The Southwest Explorer at sundown in Pratt, KS near the end of our trip

Friend Neil Lang and I arranged to share a bedroom in the Cimarron River and sent Clark our payment. At the time it was the most I'd ever spent for a train trip.

In Springfield, MO

On April 27, 2012 I flew from Pittsburgh to St. Louis on USAirways arriving at 2:30pm. Upon arrival I made the mistake of checking my email and discovered that a website I ran had been hacked and data on it had been significantly compromised. I won't go into details here, but 1) I decided that I could handle things while on the train, and 2) it did have some impact on my enjoyment of the trip...but not so much that I ever regretted my decision to continue.

The map I made for a golf shirt

I headed off to catch a Metrolink train to the Amtrak station downtown. Official boarding was to be at 8pm, but we were allowed to stow our luggage aboard the train prior to that. However, the train, designated The Southwest Explorers, was being serviced west of the station so a bunch of us waited in the station.

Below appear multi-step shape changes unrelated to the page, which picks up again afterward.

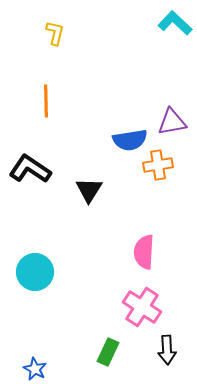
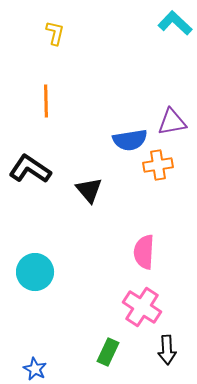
black triangle: rotated 12 degrees counterclockwise
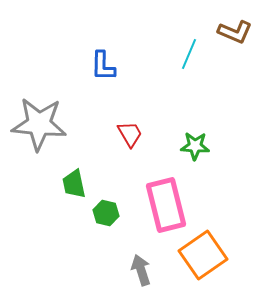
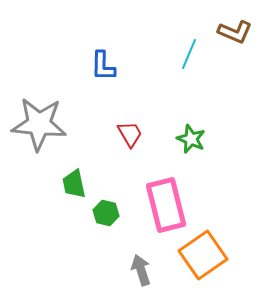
green star: moved 4 px left, 7 px up; rotated 20 degrees clockwise
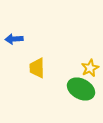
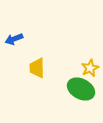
blue arrow: rotated 18 degrees counterclockwise
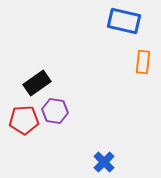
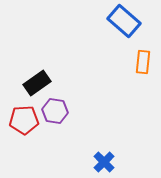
blue rectangle: rotated 28 degrees clockwise
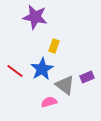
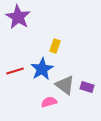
purple star: moved 17 px left; rotated 20 degrees clockwise
yellow rectangle: moved 1 px right
red line: rotated 54 degrees counterclockwise
purple rectangle: moved 10 px down; rotated 40 degrees clockwise
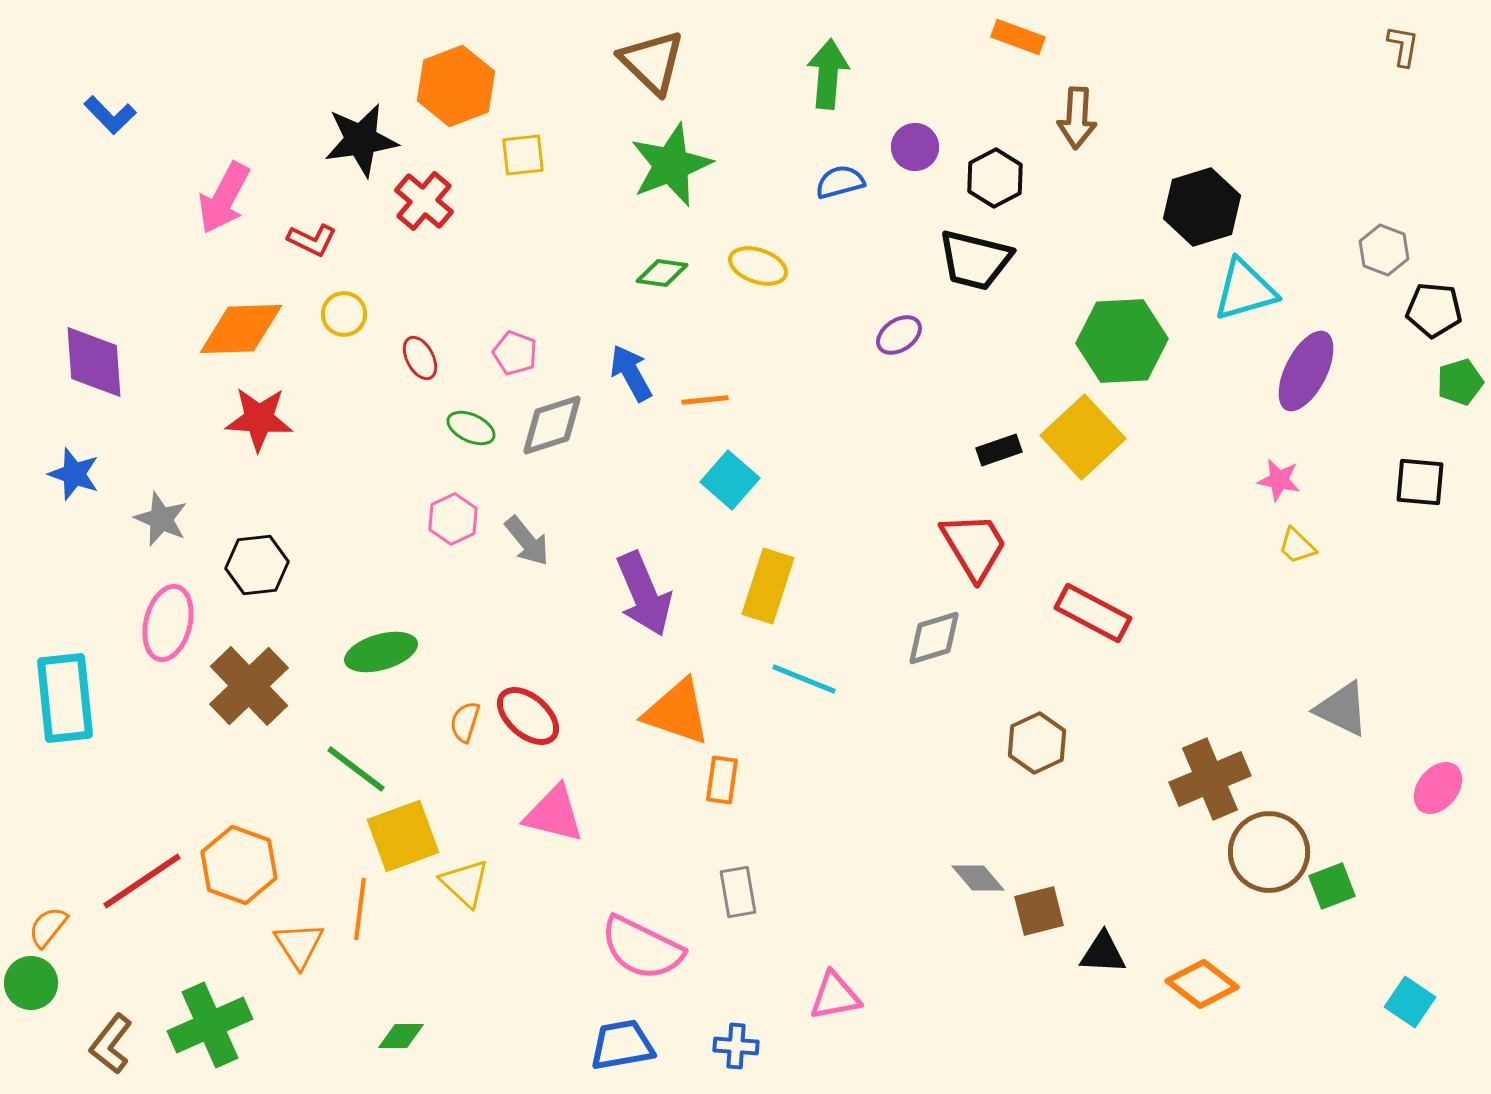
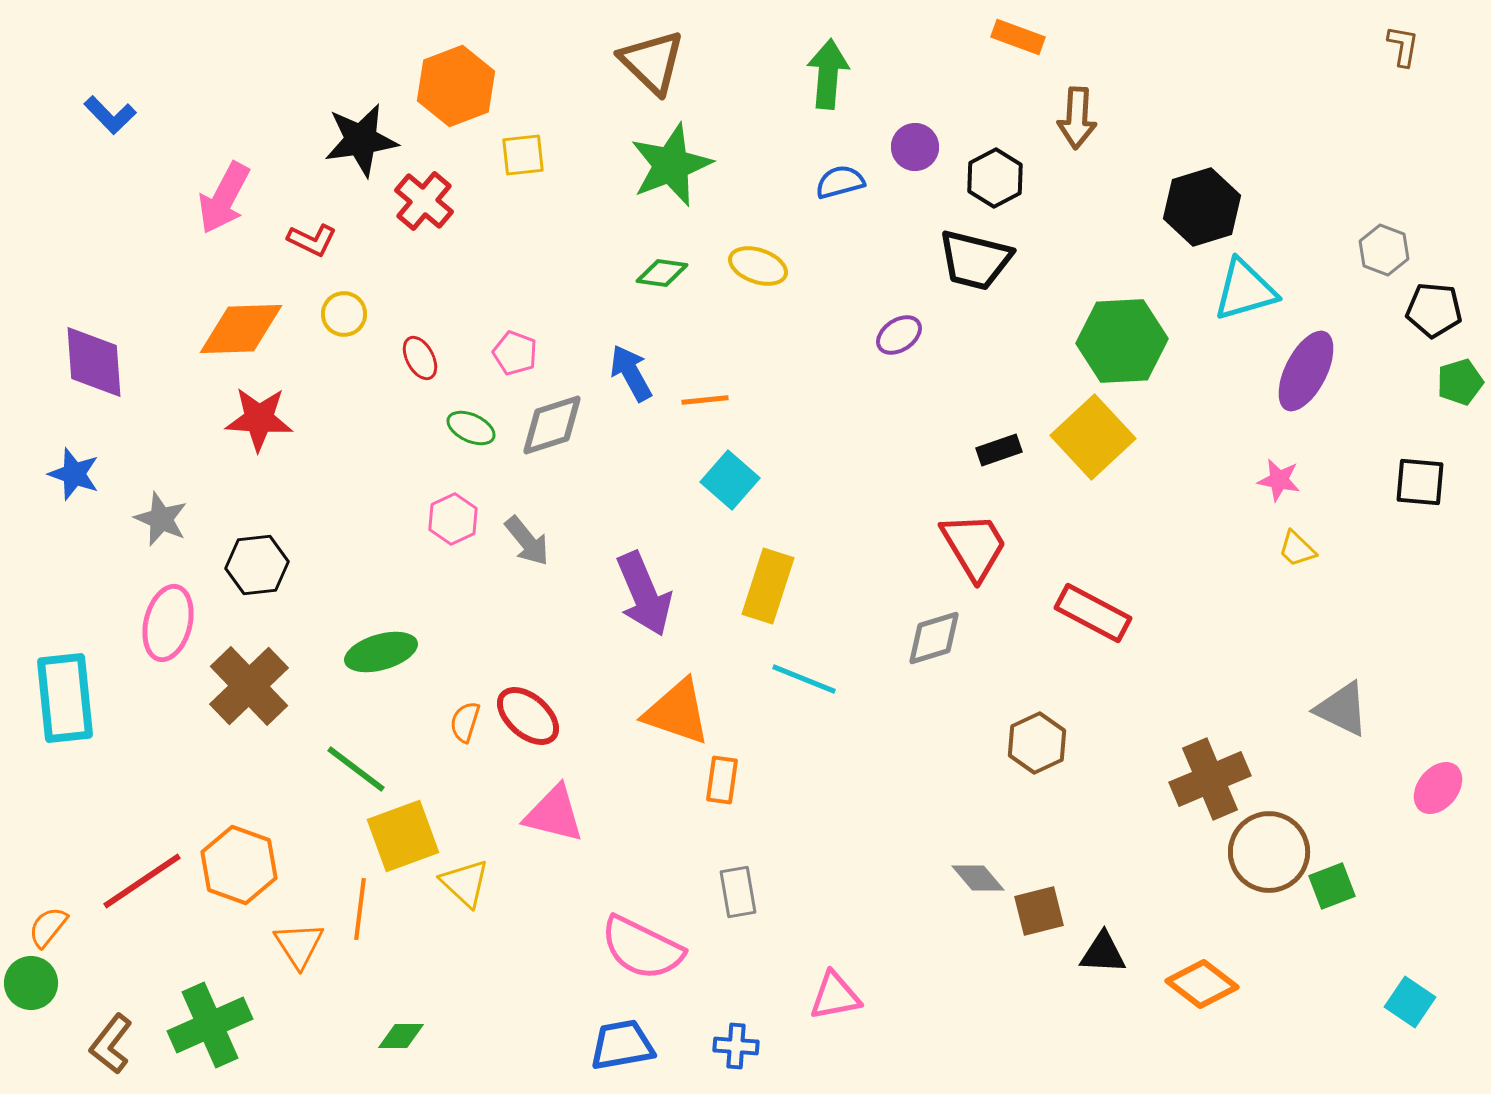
yellow square at (1083, 437): moved 10 px right
yellow trapezoid at (1297, 546): moved 3 px down
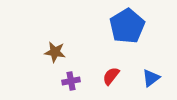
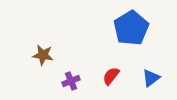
blue pentagon: moved 4 px right, 2 px down
brown star: moved 12 px left, 3 px down
purple cross: rotated 12 degrees counterclockwise
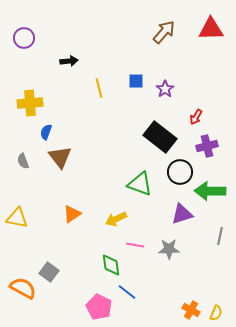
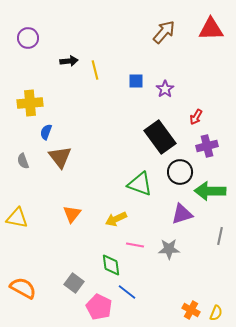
purple circle: moved 4 px right
yellow line: moved 4 px left, 18 px up
black rectangle: rotated 16 degrees clockwise
orange triangle: rotated 18 degrees counterclockwise
gray square: moved 25 px right, 11 px down
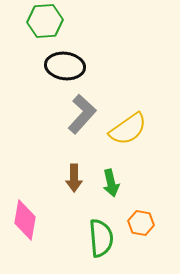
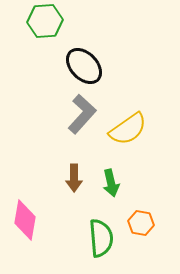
black ellipse: moved 19 px right; rotated 39 degrees clockwise
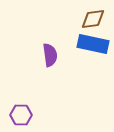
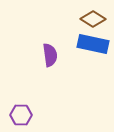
brown diamond: rotated 40 degrees clockwise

Friend Rich Copeland and I had arranged to go to Busch Stadium (a stop away on Metrolink) to see the Cardinals play the Brewers. As I recall it was a threatening night but we made it back to the train after the game without too much trouble and got settled in our respective rooms. Then there was time to head to the Scenic View for a beer and conversation before bed.

April 28

Bright and early the train departed from the St. Louis Amtrak station. I did not take copious notes at the time, but according to the published schedule we were due to leave St. Louis at 6:30am. Our general routine was to get up, dress, perhaps go to the dome lounge or the Caritas rear lounge for pre-breakfast sightseeing and then head to the diner for breakfast. The breakfast menu changed every day, but was always freshly made and usually delicious. After eating it was back to one of the lounges until either the next meal (lunch and dinner were usually served on the train) or there was an opportunity to get off the train and stretch our legs and take photos. On this day the first such opportunity was at Springfield, MO where we arrived prior to 1pm. The schedule had us due out at 2pm, and nothing in my memory says we didn't leave on time.

Springfield, MO

I had ridden the railroad from St. Louis to Springfield before (during a Frisco 1522 steam trip from St. Louis to Atlanta in 1994) but the rest of the day would be totally new to me (as would much of the mileage for the whole rest of the trip from this point) so it was fun to spend the rest of the day in one of the lounges nursing a beer or a Diet Coke and watching the railroad and the scenery. (Yes, even central Missouri and Oklahoma has scenery worth viewing.) We were due into Tulsa at 7:30pm. Again I have no reason to doubt the schedule. Because we were parked in the middle of an active freight yard for the night we were not allowed off the train (though one fellow passenger managed to get off to go to a Tulsa Drillers minor league baseball game.)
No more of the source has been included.